Let $S_{N}=\sum_{n=1}^{N}f_{n}$. To prove that $\sum_{n=1}^{\infty}f_{n}$ it is enough to show that $\{S_{N}\}$ is Cauchy sequence in $L^1$. 

Let $\epsilon>0$. Then there exists $M$ such that 
\[\sum_{n=M+1}^{N}\int|f_{n}|<\epsilon\]

For $N>M$, then
$$\|S_{N}-S_{M}\|_{L^{1}}=\int|S_{N}-S_{M}|=\int|\sum_{n=M+1}^{N}f_{n}|\leq\int\sum_{n=M+1}^{N}|f_{n}|=\sum_{n=M+1}^{N}\int|f_{n}|<\epsilon.$$

Hence $\{S_{N}\}$ is convergent in $L^{1}$, say, $\|S_{N}-f\|_{L^{1}}\rightarrow 0$ for some $f\in L^{1}$. This means that $\sum_{n=1}^{\infty}f_{n}$ converges to some function $f\in L^1$. 

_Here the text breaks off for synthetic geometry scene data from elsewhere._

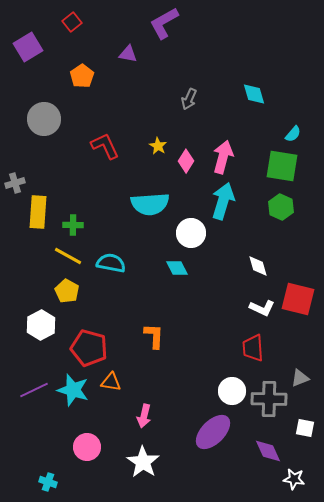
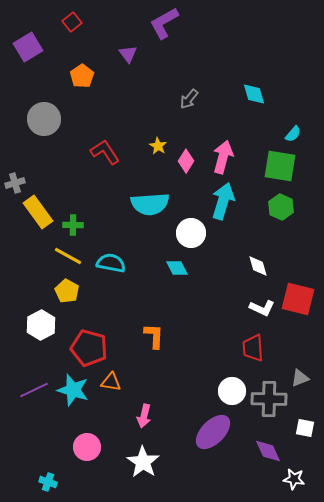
purple triangle at (128, 54): rotated 42 degrees clockwise
gray arrow at (189, 99): rotated 15 degrees clockwise
red L-shape at (105, 146): moved 6 px down; rotated 8 degrees counterclockwise
green square at (282, 166): moved 2 px left
yellow rectangle at (38, 212): rotated 40 degrees counterclockwise
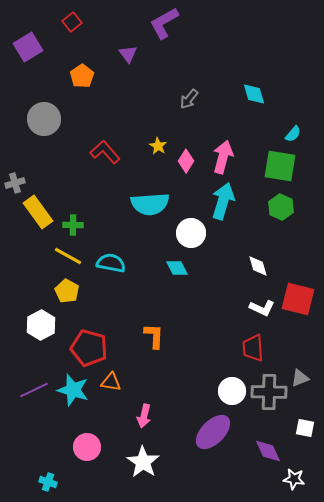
red L-shape at (105, 152): rotated 8 degrees counterclockwise
gray cross at (269, 399): moved 7 px up
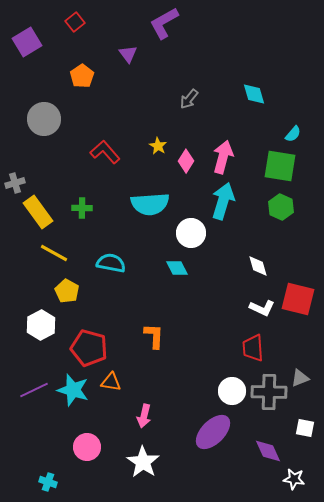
red square at (72, 22): moved 3 px right
purple square at (28, 47): moved 1 px left, 5 px up
green cross at (73, 225): moved 9 px right, 17 px up
yellow line at (68, 256): moved 14 px left, 3 px up
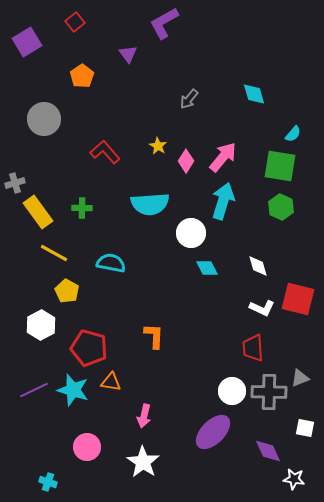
pink arrow at (223, 157): rotated 24 degrees clockwise
cyan diamond at (177, 268): moved 30 px right
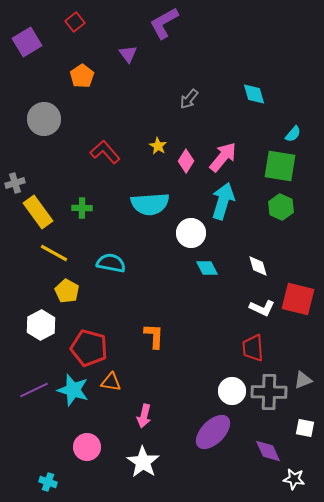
gray triangle at (300, 378): moved 3 px right, 2 px down
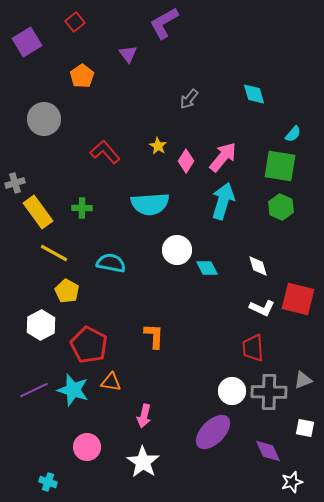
white circle at (191, 233): moved 14 px left, 17 px down
red pentagon at (89, 348): moved 3 px up; rotated 12 degrees clockwise
white star at (294, 479): moved 2 px left, 3 px down; rotated 25 degrees counterclockwise
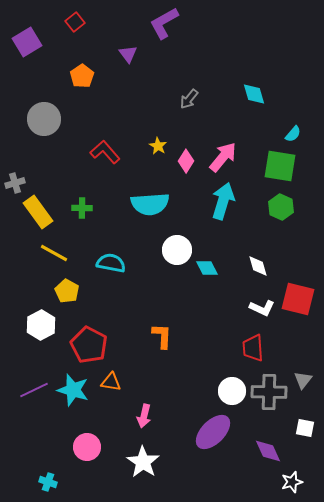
orange L-shape at (154, 336): moved 8 px right
gray triangle at (303, 380): rotated 30 degrees counterclockwise
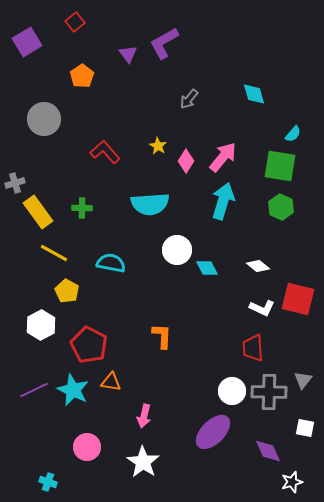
purple L-shape at (164, 23): moved 20 px down
white diamond at (258, 266): rotated 35 degrees counterclockwise
cyan star at (73, 390): rotated 8 degrees clockwise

Note also that $\sum_{n=1}^{\infty}\int|f_{n}|=\int\sum_{n=1}^{\infty}|f_{n}|$ and so $\int\sum_{n=1}^{\infty}|f_{n}|<\infty$, this entails $\sum_{n=1}^{\infty}|f_{n}(x)|<\infty$ a.e. and hence $\sum_{n=1}^{\infty}f_{n}(x)$ exists a.e.

Also 
\[0=\lim _{N\rightarrow \infty} \|S_{N}-f\|_{L^{1}}=\lim _{N\rightarrow \infty} \int |\sum_{n=1}^{N}f_{n} -\sum_{n=1}^{\infty}f_{n}(x)|\geq \lim _{N\rightarrow \infty}| \int \sum_{n=1}^{N}f_{n} - \int \sum_{n=1}^{\infty}f_{n}(x)|\]
\[=\lim _{N\rightarrow \infty}| \sum_{n=1}^{N} \int f_{n} - \int \sum_{n=1}^{\infty}f_{n}(x)|\]
\[=|\lim _{N\rightarrow \infty} \sum_{n=1}^{N} \int f_{n} - \int \sum_{n=1}^{\infty}f_{n}(x)|\]
\[=| \sum_{n=1}^{\infty} \int f_{n} - \int \sum_{n=1}^{\infty}f_{n}(x)|=0.\]
This means 
\[\sum_{n=1}^{\infty} \int f_{n} = \int \sum_{n=1}^{\infty}f_{n}(x)\]